Em 1895, Leon Tolstoi publicou o longo conto Mestre e
Homem. Numa Rússia profundamente desigual, onde campesinos viviam ainda em
condições medievais, o autor magistralmente desenhou retrato de como a ganância
pode ser fatal, além de um dos mais célebres momentos de epifania da
literatura.
No dia imediatamente após o Natal, o próspero negociante Vasily
Andreyevich Brekhunov ignora as festividades e o gélido inverno e cai nas
perigosas estradas nevadas de um dia de tempestade. Tudo porque queria adquirir
uma propriedade e aquela época do ano era ótima pra negociatas, afinal, a
maioria estava desfrutando do quentinho com suas famílias. Mas, o Ebenezer Scrooge czarístico tem que lucrar. Conduzindo o trenó, o campônio Nikita,
beberrão e tão acostumado a ordens, que jamais questiona o amo sobre os
perigos.
Tolstoi congela os ossos do leitor com sua descrição da
ventania polar da tempestade e seu narrador onisciente dá abertura pra tantas
discussões, que análise do conto proporcionaria um curso. Sem contar o segmento
derradeiro, de inteligência ímpar.
Transpor os devaneios e elucubrações do narrador de
Tolstoi pruma narrativa imagética certamente implica perdas, mas o diretor
britânico Bernard Rose saiu-se bastante bem com sua adaptação de 2012,
Liquidação de Natal, disponível na Amazon Prime.

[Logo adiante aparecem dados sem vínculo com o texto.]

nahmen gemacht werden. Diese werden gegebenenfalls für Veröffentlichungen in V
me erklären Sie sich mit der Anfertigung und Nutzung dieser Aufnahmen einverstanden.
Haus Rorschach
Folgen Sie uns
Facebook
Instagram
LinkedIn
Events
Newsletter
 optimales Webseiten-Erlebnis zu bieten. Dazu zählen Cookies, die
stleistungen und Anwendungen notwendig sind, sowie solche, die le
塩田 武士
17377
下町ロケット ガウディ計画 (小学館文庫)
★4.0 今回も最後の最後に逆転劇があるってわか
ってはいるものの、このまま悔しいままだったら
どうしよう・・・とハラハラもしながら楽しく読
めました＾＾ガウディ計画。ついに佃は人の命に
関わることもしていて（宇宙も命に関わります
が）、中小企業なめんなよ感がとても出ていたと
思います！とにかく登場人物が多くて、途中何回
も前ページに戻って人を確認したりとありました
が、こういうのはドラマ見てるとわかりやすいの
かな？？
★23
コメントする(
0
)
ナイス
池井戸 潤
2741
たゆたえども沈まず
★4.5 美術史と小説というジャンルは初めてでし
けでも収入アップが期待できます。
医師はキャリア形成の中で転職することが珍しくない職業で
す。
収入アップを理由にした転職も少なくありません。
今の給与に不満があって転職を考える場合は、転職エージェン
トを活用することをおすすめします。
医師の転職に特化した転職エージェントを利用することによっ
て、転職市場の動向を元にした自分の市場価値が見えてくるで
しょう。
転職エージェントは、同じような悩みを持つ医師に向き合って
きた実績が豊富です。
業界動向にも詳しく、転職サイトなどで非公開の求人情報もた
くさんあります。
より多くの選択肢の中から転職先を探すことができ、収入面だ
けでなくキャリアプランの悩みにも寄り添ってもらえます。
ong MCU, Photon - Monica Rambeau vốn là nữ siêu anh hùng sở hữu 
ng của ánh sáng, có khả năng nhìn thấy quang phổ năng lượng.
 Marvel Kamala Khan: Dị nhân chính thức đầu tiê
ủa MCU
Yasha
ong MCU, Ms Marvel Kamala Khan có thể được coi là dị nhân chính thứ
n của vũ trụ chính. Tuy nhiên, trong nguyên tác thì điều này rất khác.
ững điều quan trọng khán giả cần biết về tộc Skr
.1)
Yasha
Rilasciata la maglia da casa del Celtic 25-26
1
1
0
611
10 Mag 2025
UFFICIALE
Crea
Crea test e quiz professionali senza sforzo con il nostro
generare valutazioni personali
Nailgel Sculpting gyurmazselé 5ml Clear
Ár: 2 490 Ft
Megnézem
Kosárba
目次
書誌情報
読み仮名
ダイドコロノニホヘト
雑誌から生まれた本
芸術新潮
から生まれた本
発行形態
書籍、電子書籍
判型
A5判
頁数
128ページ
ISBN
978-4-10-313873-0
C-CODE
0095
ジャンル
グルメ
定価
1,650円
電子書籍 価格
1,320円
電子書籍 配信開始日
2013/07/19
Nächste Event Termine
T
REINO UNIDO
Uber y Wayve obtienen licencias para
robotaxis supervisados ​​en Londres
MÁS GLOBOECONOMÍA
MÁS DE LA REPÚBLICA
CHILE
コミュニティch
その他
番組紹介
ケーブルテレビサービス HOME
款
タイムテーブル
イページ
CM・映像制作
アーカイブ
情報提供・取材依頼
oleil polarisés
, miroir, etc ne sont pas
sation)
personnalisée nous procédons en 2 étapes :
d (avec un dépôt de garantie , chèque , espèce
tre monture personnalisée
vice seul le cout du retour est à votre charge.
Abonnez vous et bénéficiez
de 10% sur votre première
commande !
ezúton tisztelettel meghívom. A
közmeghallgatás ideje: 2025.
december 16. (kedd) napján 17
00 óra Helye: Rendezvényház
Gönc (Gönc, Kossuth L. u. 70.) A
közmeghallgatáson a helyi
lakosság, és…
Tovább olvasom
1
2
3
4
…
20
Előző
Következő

No século XXI anglofalante, Vasily é Basil, especulador
imobiliário arrogante e fominha, que larga esposa e filha pra ir comprar casas
leiloadas por quem não as pode pagar. Nikita é Nicky, taxista meio
infantiloide, que está parando de beber e vive longe da ex-esposa, depois de
ter-lhe picotado as roupas. Nem Tolstoi, nem Rose criam personagens gostáveis;
não idealização duma suposta classe trabalhadora pura e elevada.
Basil e Nicky saem pelas estradas frias do Colorado,
perto de Denver, região montanhosa, onde a tecnologia nem sempre consegue guiar
o homem em seus caminhos. Assim, destituído de sua bengala hi-tech, que sequer
é usada direito, Basil e Nicky são jogados à própria sorte.
Indicado pra quem gosta de
filmes mais dialogados e com nuanças discretas, mas relevantes, daqueles
típicos de mostra de cine, Liquidação de Natal é boa pedida. Melhor ainda, se
pareado com a leitura do conto de Tolstoi; um complementa o outro.